The Significance of Significance

Quick Note!
This blog is now supported by London Cleaning Solution

So earlier this year, with hope in my heart, I entered the Wellcome Science Writing Prize for 2013. Yesterday, like many others, I got the email saying that my piece had not been short listed this year so I decided to put it up here so you can have a read if you’re curious/bored

I’m not disappointed, though I am shockingly thin-skinned in some areas of my life I’ve always been a complete and utter hard arse when it comes to my writing. No doubt I’ll enter again next year! Commiserations to my friends who also didn’t make the cut, and congratulations to any reading this who did (though I’m not aware of any up to this point).

Bear in mind that I could have written a much longer piece on P values, and no doubt will at some point in future, but this was a strict 800 words. Without further ado….

The Significance of Significance

“Scientists have found a significant link…”

“A significant new study shows….”

Don’t scientists drive you mad sometimes? With every report on a new study they seem full of bluster. We get excited there’s a cure for cancer, and it turns out to be a study on the colour of seal’s noses. That’s because there’s a difference between what a journalist might mean by “significant” and what a scientist intends, which is statistical significance.

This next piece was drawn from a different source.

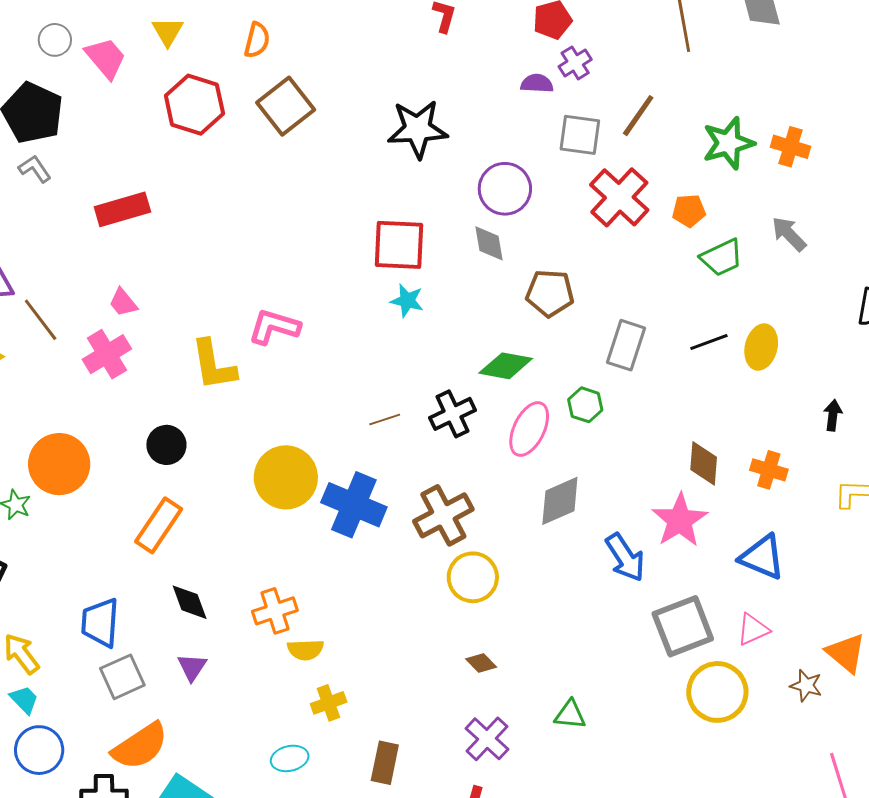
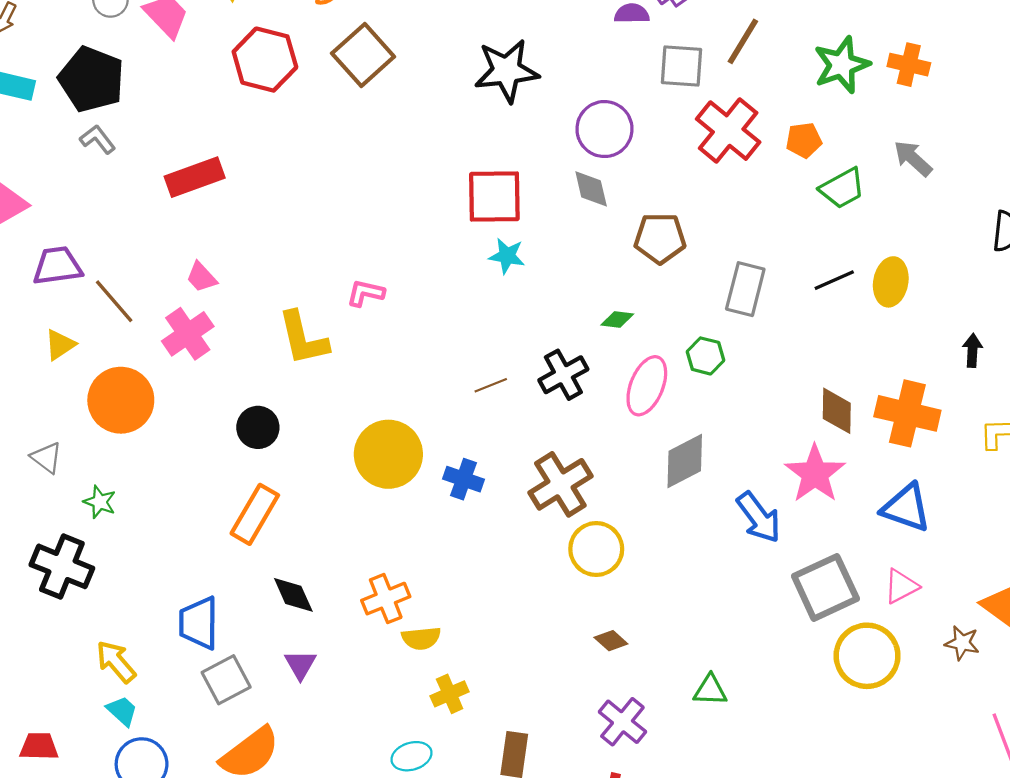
pink L-shape: (274, 327) -> (366, 293), size x0.7
green diamond: (506, 366) -> (617, 319), size x0.6
orange circle: (59, 464) -> (121, 400), moved
orange cross: (769, 470) -> (907, 413), size x1.6
blue cross: (354, 505) -> (464, 479), size x0.6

Statistical significance is a way of showing how big the role of chance is in our findings. The smaller the role of chance, the more we can be certain that the “Thing We Did” affected the “Result”. The bigger the role of chance, the less sure we can be of our theory (hypothesis). We can figure it all out with calculations that give us something called a probability, or “p”-value, which shows the role of chance. But not all scientists are happy with how p-values are used, and some think that using p-values gives us a skewed view of reality.

Surprisingly, it all started with beer. In the early 1900s, Guinness Chief Brewer William Sealy Gosset wanted to find the best barley to make his pints. But that meant testing lots of barley crops against each other. There are lots of reasons why crops may vary – where and when they were planted, the sowing method, what the weather was like that year and the number of pests, for example. To eliminate the role of these chance factors, Gosset needed lots of barley, land and time – not a very economical way of finding out about economy. Gosset needed to find a significant result from as few harvests as he could.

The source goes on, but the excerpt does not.